Patient killed on highway after fleeing ambulance
19-year-old was being transported to St. John's from another facility in region
A young man killed by a transport truck on the Trans-Canada Highway Monday morning was an Eastern Health patient who ran from an ambulance after it stopped on the side of the road.
The 19-year-old from the Port Rexton area was being transported to St. John's from another facility in the region, the health authority said in a news release.
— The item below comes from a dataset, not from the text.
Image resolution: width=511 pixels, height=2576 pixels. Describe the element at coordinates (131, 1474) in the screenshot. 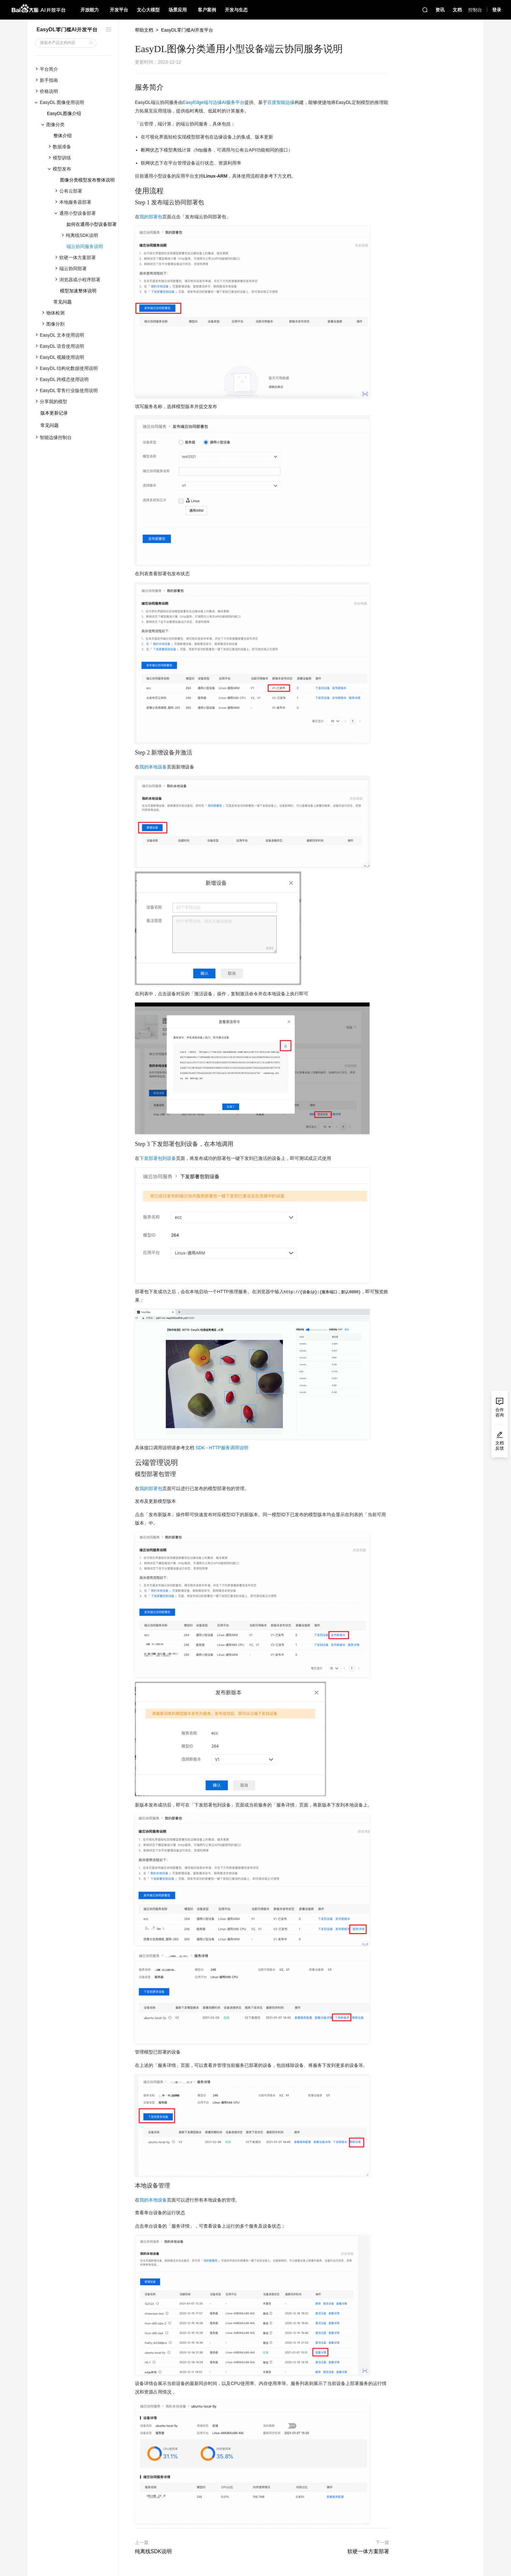 I see `[模型部署包管理 permalink]` at that location.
According to Eastern Health, the private ambulance stopped along the highway due to the patient’s condition. That's when the young man got out and ran into the woods.
The paramedics contacted police to help with the search, but the patient was struck and killed a short time later.
It was the second ambulance trip for the young man in less than 24 hours.
Sgt. Marc Coulombe of the RCMP said officers had been called to Port Rexton around 9 p.m. Sunday night to assist an ambulance crew in transporting the young man. The officers had escorted the ambulance to the Clarenville hospital.
Some time later that night, the decision was made to transfer the young man to a St. John's hospital.
Eastern Health is looking into what happened before and during the ambulance ride.
"On behalf of Eastern Health, I offer my heartfelt condolences to the patient’s family," CEO Vickie Kaminski said in a statement.
Struck by tractor-trailer
The victim was struck by a tractor-trailer between 2 a.m. and 3 a.m. on the Trans-Canada Highway near the Foxtrap Access Road, just west of St. John's.
The truck driver appeared to have made an effort to avoid hitting the man. The incident forced police to shut down eastbound lanes until almost 8:30 a.m., forcing thousands of commuters to take regional highways leading into the St. John's area.
RCMP Staff-Sgt. Rick Robinson said weather conditions may have also played a role in the fatality.
"[At] that hour of the morning, it was rainy, there was some fog conditions, [and it was] very, very dark," Robinson told CBC News.
"Visibility was not great for seeing somebody as small as a pedestrian on the roadway."
Robinson said several people had called 911 to report seeing someone on the highway.